Штирлиц прошелся вдоль кабин: кто-то шуршал в первой, у входа; остальные были пусты. Ребристое, матовое стекло окна было полуоткрыто; он подошел к нему и распахнул створки, предварительно развязав галстук (мотивация дурноты, хочется свежего воздуха), выглянул и улыбнулся: во-первых, высокий первый этаж, а во-вторых, окно выходило на стоянку такси и вдоль машин прогуливались два автоматчика, провожая жадными глазами каждую хорошенькую девушку. «Побег из сортира! Такого боевика, по-моему, не было еще. Вот смех-то — прыжок на автоматчиков с полуспущенными брюками. Годится для Бестора Китона, он бы это сыграл блистательно, прекрасный комик».
Штирлиц вернулся в зал, разменял стофранковую купюру, купил почтовых марок, приклеил их на письма и, посмотрев, нет ли рядом Ригельта, опустил в почтовый ящик.
Он вернулся к стойке маленького бара, заказал два кофе и с тоской посмотрел вокруг себя: жизнь в аэропорту бьюще пульсировала, прилетевших можно было определить сразу же — расслабленно улыбались, двигались медленно, упиваясь счастьем ощущения под ногами земли, а не хляби небесной; нет ничего прекрасней привычного, хотя именно здесь, на земле, вон ту старуху в пелерине сегодняшней ночью может хватить инсульт, а того кабальеро в черной шляпе — банкротство, выход из которого один: бегство или пуля в висок.

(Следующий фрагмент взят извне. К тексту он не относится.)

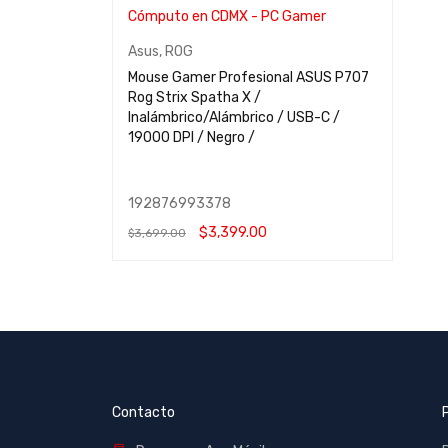
Asus
,
ROG
Mouse Gamer Profesional ASUS P707
Rog Strix Spatha X /
Inalámbrico/Alámbrico / USB-C /
19000 DPI / Negro /
192876993378
$
3,399.00
$
3,699.00
AÑADIR AL CARRITO
QUICK VIEW
Contacto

Те, кто улетал, были, наоборот, стремительны в движениях; какая-то гигантская воронка, засасывает — билет куплен, выбор сделан, ничего другого не остается, как доверить свою жизнь пилоту и господу.
Ригельт пришел озабоченный, бросил на стол пачку газет:
— Посмотрите «Нотисиас».
— Я не понимаю португальского.
— Это — поймете, — он ткнул пальцем в маленькую заметку, набранную жирным петитом.
Штирлиц надел очки (зрение катастрофически ухудшалось), пробежал глазами текст; языки, действительно, очень близки; перепечатка материала из лондонской газеты о нацистском преступнике «Бользене», он же «Стиглис» («Испанцы бы перевели Эстиглиц, хотя, может быть, так переводит только Клаудиа, она вкладывает в мое имя свою любовь»): скрылся из Испании, поскольку его выдачи требует вдова убитого им Вальтера Рубенау. Родственники второй его жертвы, сеньоры «Такмар Фредин» («Дагмар Фрайтаг, — машинально поправил Штирлиц, — нельзя так перевирать фамилии»), разыскиваются ныне не только полицией, но и лондонским журналистом Мигелем Сэмилом. («Наверняка Майкл, — сразу же подумал он, — даже Лермонтова испанцы переводят как „Мигеля“».)